Data excerpts:
────

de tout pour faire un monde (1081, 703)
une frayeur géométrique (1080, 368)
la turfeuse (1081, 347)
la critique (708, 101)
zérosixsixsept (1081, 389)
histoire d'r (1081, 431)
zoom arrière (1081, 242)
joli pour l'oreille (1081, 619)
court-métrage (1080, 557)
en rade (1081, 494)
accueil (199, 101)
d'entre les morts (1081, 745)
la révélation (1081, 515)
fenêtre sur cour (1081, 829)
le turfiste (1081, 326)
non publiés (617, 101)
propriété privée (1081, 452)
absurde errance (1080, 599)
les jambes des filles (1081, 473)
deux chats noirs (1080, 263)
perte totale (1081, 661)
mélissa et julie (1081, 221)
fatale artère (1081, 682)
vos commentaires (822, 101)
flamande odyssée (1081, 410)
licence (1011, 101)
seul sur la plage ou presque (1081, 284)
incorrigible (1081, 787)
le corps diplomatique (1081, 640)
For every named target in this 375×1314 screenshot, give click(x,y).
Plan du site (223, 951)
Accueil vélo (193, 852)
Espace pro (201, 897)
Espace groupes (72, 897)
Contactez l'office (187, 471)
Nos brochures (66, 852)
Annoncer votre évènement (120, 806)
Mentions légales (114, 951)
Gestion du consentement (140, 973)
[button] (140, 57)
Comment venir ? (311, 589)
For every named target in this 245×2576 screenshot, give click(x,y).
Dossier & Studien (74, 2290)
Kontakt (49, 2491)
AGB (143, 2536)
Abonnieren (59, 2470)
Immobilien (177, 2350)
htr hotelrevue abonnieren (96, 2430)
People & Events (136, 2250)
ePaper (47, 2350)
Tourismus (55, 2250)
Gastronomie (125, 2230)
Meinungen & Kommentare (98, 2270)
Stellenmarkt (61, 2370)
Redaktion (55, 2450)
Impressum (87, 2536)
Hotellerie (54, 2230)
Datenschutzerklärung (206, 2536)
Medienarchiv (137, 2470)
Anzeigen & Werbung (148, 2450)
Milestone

────

▶ [GOAL OF THE EXERCISE] All of the data above should be set down again exactly.

▶ [YOUR RESPONSE]
de tout pour faire un monde (1081, 703)
une frayeur géométrique (1080, 368)
la turfeuse (1081, 347)
la critique (708, 101)
zérosixsixsept (1081, 389)
histoire d'r (1081, 431)
zoom arrière (1081, 242)
joli pour l'oreille (1081, 619)
court-métrage (1080, 557)
en rade (1081, 494)
accueil (199, 101)
d'entre les morts (1081, 745)
la révélation (1081, 515)
fenêtre sur cour (1081, 829)
le turfiste (1081, 326)
non publiés (617, 101)
propriété privée (1081, 452)
absurde errance (1080, 599)
les jambes des filles (1081, 473)
deux chats noirs (1080, 263)
perte totale (1081, 661)
mélissa et julie (1081, 221)
fatale artère (1081, 682)
vos commentaires (822, 101)
flamande odyssée (1081, 410)
licence (1011, 101)
seul sur la plage ou presque (1081, 284)
incorrigible (1081, 787)
le corps diplomatique (1081, 640)
For every named target in this 375×1314 screenshot, give click(x,y).
Plan du site (223, 951)
Accueil vélo (193, 852)
Espace pro (201, 897)
Espace groupes (72, 897)
Contactez l'office (187, 471)
Nos brochures (66, 852)
Annoncer votre évènement (120, 806)
Mentions légales (114, 951)
Gestion du consentement (140, 973)
[button] (140, 57)
Comment venir ? (311, 589)
For every named target in this 245×2576 screenshot, give click(x,y).
Dossier & Studien (74, 2290)
Kontakt (49, 2491)
AGB (143, 2536)
Abonnieren (59, 2470)
Immobilien (177, 2350)
htr hotelrevue abonnieren (96, 2430)
People & Events (136, 2250)
ePaper (47, 2350)
Tourismus (55, 2250)
Gastronomie (125, 2230)
Meinungen & Kommentare (98, 2270)
Stellenmarkt (61, 2370)
Redaktion (55, 2450)
Impressum (87, 2536)
Hotellerie (54, 2230)
Datenschutzerklärung (206, 2536)
Medienarchiv (137, 2470)
Anzeigen & Werbung (148, 2450)
Milestone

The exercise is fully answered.